Fig 1.

pUL51 is required for cleavage of HCMV genome concatemers, but not for viral DNA replication. (A, left) DNA replication of the HCMV-UL51-ddFKBP mutant in the presence or absence of shield-1. HFF infected with the mutant were harvested on days 1 to 6 p.i. Total DNA was isolated and applied to slot blot hybridization with a probe specific for the b-repeat region. (Right) Signals were quantified using a phosphorimager. (B) Detection of unit-length genomes by pulsed-field gel electrophoresis. Cells infected with the HCMV-UL51-ddFKBP mutant were kept in the presence or absence of shield-1 for 5 days, and total DNA was subjected to pulsed-field gel electrophoresis followed by hybridization to the HCMV-specific probe. (C) Detection of free genomic ends. (Left) HCMV-UL51-ddFKBP-infected HFF cultivated with or without shield-1 were harvested on day 5 p.i.
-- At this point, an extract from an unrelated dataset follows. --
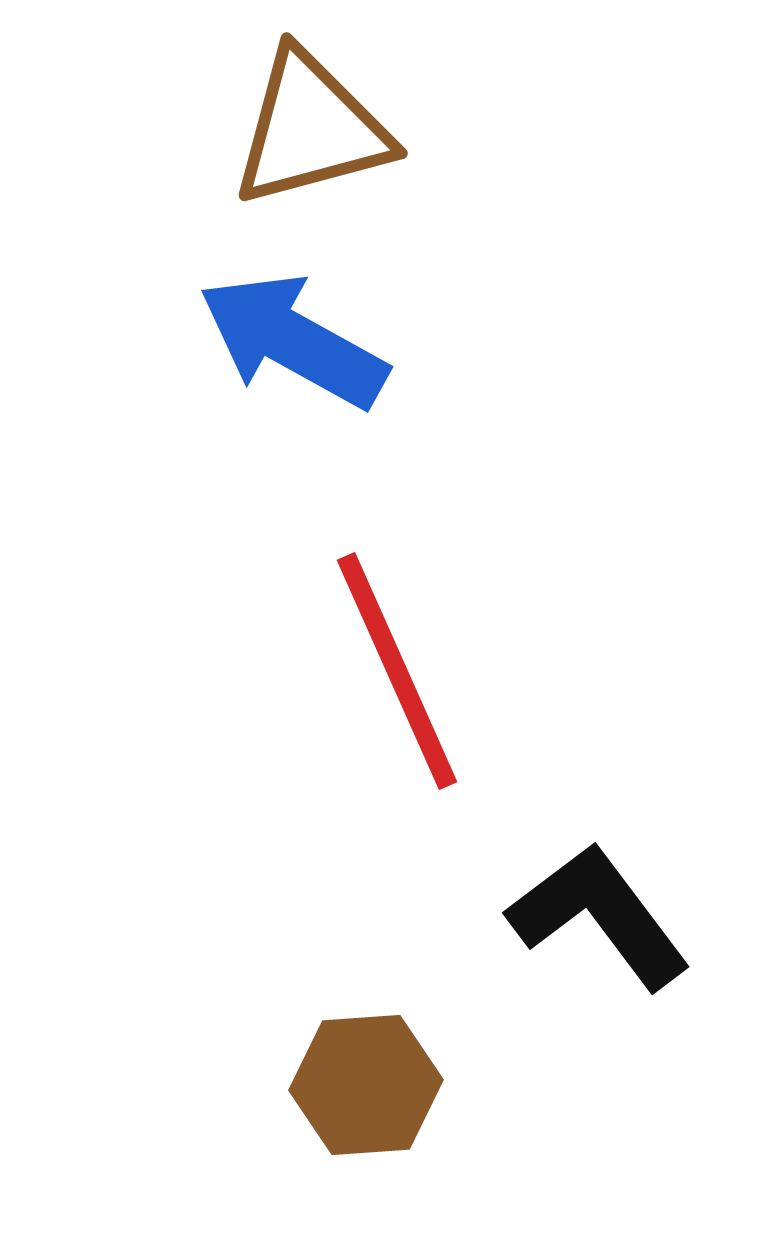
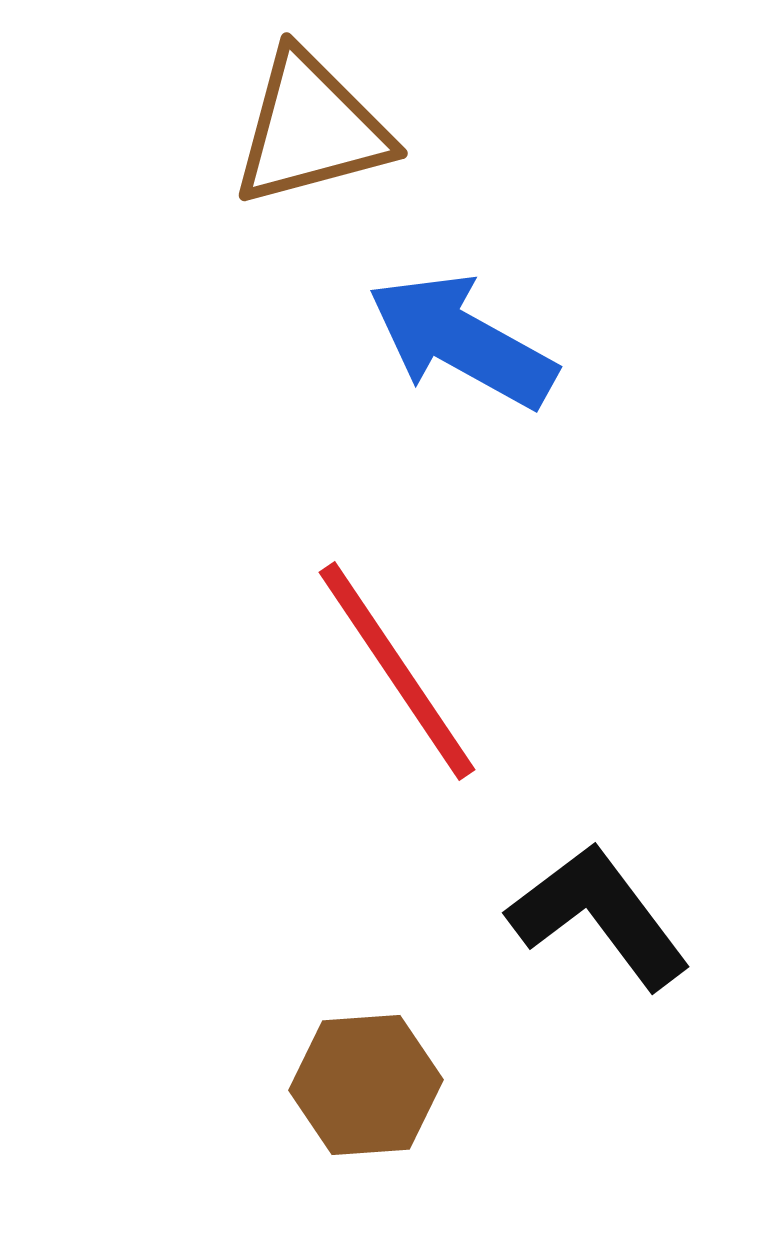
blue arrow: moved 169 px right
red line: rotated 10 degrees counterclockwise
Total DNA was extracted, cut with HpaI, and analyzed by Southern blotting using the b-specific probe. (Right) Schematic drawing of the four isomeric forms of the HCMV genome, showing the orientation of the unique long (UL) and unique short (US) regions (arrows) and the fragments detected by the probe, with their sizes given below the diagrams.